* **WHAT YOU HAVE TO DO**
Once you know how many lines below hold "every", reply with that number and add nothing.

BEGIN RECORDS FOR THE TASK

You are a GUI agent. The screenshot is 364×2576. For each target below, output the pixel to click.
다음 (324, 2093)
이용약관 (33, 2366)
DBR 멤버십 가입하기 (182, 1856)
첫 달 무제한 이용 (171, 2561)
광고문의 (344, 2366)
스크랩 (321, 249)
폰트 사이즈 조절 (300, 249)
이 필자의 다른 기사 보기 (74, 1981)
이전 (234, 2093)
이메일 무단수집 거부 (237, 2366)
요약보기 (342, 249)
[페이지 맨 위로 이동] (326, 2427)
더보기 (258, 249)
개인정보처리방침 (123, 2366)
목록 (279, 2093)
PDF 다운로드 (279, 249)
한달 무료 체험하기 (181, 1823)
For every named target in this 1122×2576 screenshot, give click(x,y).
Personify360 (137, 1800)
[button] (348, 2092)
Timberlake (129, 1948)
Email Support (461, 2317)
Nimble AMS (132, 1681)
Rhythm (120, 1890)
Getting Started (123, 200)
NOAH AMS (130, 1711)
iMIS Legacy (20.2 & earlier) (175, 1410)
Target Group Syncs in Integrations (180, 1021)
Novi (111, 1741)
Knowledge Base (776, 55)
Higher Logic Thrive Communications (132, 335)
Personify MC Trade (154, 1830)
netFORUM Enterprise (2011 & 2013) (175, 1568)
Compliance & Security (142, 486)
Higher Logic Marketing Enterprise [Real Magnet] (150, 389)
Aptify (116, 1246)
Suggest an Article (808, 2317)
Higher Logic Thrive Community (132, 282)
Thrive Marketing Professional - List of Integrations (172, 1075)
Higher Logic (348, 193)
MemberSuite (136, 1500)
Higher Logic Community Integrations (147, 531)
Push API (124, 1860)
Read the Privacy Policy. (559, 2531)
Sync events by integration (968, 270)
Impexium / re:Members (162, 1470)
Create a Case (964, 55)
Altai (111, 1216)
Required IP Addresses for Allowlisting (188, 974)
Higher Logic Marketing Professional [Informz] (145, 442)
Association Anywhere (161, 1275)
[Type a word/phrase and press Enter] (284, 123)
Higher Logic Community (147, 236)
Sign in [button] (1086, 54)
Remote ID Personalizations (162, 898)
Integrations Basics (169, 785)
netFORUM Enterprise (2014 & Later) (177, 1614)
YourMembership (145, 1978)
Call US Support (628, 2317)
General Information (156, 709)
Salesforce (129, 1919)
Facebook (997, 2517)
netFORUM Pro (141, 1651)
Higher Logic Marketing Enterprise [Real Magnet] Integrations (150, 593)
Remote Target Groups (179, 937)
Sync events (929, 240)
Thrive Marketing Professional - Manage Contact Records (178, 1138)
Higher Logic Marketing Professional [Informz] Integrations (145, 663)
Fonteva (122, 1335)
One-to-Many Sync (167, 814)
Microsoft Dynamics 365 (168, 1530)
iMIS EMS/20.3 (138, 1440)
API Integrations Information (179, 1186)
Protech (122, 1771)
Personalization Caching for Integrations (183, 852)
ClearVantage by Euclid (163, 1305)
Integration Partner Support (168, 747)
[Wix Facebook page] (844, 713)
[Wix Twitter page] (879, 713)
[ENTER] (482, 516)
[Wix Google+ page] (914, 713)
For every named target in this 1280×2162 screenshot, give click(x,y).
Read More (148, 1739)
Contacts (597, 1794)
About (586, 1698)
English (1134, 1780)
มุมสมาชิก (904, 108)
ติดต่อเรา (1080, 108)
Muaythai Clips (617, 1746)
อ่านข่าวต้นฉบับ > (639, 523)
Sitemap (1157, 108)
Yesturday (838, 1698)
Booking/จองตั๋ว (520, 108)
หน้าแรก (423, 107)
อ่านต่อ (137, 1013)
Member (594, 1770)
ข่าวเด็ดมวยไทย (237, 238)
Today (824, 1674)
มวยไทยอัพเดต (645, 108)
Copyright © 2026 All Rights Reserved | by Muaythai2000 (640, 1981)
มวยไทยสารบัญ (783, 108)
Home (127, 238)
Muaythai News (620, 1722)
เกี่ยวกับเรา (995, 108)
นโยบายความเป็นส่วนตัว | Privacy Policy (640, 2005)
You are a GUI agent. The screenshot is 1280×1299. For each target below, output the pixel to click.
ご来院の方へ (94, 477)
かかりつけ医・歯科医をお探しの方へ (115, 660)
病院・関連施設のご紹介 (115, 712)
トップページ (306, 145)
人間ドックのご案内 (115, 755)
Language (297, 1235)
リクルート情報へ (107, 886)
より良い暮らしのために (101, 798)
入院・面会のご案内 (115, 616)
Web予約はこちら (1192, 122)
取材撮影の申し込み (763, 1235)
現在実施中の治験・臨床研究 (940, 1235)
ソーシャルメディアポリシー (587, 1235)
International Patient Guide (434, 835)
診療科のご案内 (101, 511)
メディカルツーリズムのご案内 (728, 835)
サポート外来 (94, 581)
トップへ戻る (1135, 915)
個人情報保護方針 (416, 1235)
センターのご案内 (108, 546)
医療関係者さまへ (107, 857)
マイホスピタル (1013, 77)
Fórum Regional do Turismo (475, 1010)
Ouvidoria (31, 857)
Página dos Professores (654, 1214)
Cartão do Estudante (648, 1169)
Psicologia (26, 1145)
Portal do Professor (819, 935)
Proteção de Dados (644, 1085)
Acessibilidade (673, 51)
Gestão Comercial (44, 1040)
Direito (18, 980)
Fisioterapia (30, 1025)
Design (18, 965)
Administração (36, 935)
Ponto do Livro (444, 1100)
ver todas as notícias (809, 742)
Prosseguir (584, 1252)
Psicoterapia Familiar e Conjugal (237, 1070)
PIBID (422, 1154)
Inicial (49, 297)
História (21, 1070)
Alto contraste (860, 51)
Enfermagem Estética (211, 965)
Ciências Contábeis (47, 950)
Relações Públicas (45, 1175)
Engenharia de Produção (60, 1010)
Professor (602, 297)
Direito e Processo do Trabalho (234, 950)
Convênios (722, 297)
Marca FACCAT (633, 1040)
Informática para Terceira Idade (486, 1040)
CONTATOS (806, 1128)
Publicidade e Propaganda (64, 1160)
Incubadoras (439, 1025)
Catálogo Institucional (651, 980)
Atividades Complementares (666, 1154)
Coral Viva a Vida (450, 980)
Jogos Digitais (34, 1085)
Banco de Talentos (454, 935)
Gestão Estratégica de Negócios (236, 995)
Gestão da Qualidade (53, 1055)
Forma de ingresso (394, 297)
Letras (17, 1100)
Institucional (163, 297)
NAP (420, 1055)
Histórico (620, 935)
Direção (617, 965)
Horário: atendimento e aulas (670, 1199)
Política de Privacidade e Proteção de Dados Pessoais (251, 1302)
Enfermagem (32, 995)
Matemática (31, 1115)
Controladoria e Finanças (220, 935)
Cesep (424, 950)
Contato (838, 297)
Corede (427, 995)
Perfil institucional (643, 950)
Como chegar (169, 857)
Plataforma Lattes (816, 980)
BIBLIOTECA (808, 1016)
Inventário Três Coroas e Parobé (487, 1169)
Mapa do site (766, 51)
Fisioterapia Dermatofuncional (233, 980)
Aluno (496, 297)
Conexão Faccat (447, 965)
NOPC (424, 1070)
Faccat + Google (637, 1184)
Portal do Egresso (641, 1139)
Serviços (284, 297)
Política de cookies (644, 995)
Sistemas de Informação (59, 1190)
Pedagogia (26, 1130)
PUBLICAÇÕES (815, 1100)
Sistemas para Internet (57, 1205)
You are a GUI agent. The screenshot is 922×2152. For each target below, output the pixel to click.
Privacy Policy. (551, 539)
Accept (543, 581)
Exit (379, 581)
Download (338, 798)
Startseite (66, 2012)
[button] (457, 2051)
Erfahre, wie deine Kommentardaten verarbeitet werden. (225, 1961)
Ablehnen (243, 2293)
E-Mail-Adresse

END RECORDS FOR THE TASK

* **SOLUTION**
2